Currently the wrapper code looks approximately like this:

// User-supplied using directives go here
namespace Ikriv.Eval.GeneratedCode 
   public class Foo : IComparer<IDictionary<object,object>>
       public int Compare( IDictionary<object,object> args, 
                          IDictionary<object,object> result) 
           result[String.Empty] = evaluated expression goes here; 
           return 0; 

I say "approximately", because all class names are actually fully qualified. I avoided putting specific "using" directives into the code. First, they would pollute the expression's namespace. Second, the user may supply his own directives, and any duplicate "using" directives would cause compilation errors.

Admittedly, this is somewhat unorthodox use of the IComparer interface, to put it mildly. Keep in mind that this code ends up in a dynamically compiled assembly. To call it, one must either use reflection, or rely on one of the interfaces defined in the System assembly.
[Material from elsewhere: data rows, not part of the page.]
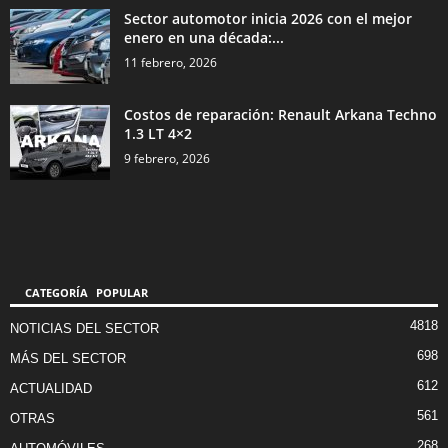
Sector automotor inicia 2026 con el mejor
enero en una década:...
11 febrero, 2026
Costos de reparación: Renault Arkana Techno
1.3 LT 4×2
9 febrero, 2026
CATEGORÍA POPULAR
4818
NOTICIAS DEL SECTOR
698
MÁS DEL SECTOR
612
ACTUALIDAD
561
OTRAS
268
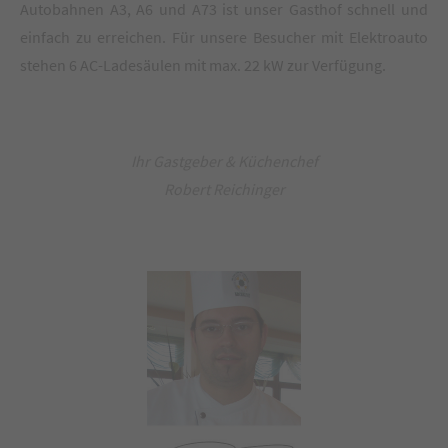
Autobahnen A3, A6 und A73 ist unser Gasthof schnell und
einfach zu erreichen. Für unsere Besucher mit Elektroauto
stehen 6 AC-Ladesäulen mit max. 22 kW zur Verfügung.
Ihr Gastgeber & Küchenchef
Robert Reichinger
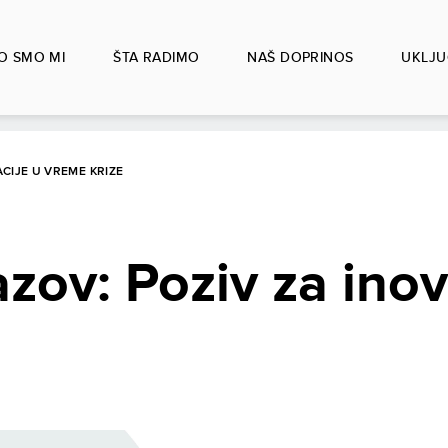
O SMO MI
ŠTA RADIMO
NAŠ DOPRINOS
UKLJU
ACIJE U VREME KRIZE
zov: Poziv za inov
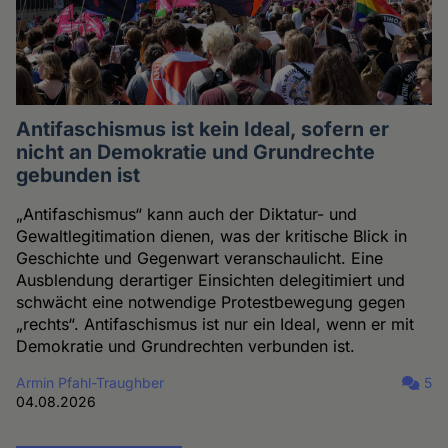
Antifaschismus ist kein Ideal, sofern er
nicht an Demokratie und Grundrechte
gebunden ist
„Antifaschismus“ kann auch der Diktatur- und
Gewaltlegitimation dienen, was der kritische Blick in
Geschichte und Gegenwart veranschaulicht. Eine
Ausblendung derartiger Einsichten delegitimiert und
schwächt eine notwendige Protestbewegung gegen
„rechts“. Antifaschismus ist nur ein Ideal, wenn er mit
Demokratie und Grundrechten verbunden ist.
Armin Pfahl-Traughber
5
04.08.2026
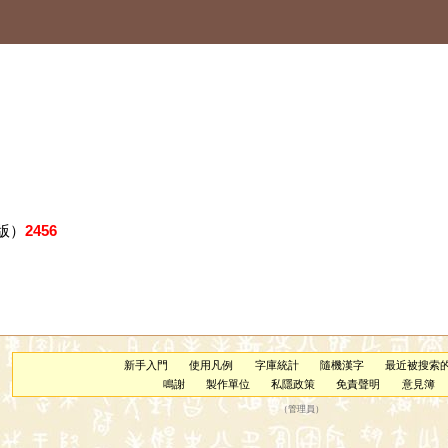
版）
2456
新手入門
使用凡例
字庫統計
隨機漢字
最近被搜索
鳴謝
製作單位
私隱政策
免責聲明
意見簿
（
管理員
）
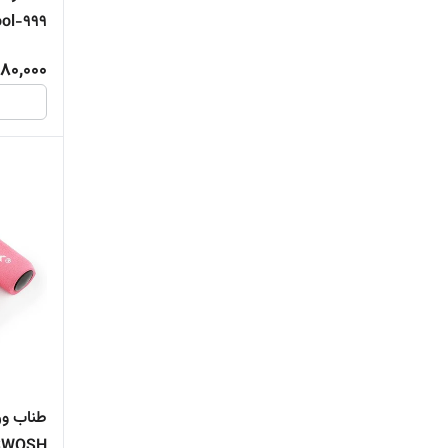
لوازم خانگی برقی
ol-999
صوتی و تصویری
80,000
قمقمه و شیکر ورزشی
عینک شنا
ورزش های آبی
شنا
چراغ قوه
کوه‌ نوردی و صخره نوردی
طناب
SWOSH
Reflection is suboptimal, not because of the performance (any reflection delays pale compared to launching the csc.exe process), but because an exception thrown in the user expression will become TargetInvocationException, which is annoying and difficult to debug. I wanted a direct call, and IComparer provided the best (or should I say the least evil) solution.

The [assembly:SecurityTransparent] attribute prevents the generated assembly from elevating permissions beyond what Compiler sets. See security discussion for more details.


Dynamic compilation may not something you would use every day, but it may become a very powerful tool. The Eval() implementation oferred in this article hopefully brings it closer to home and reduces time to market. Happy compiling!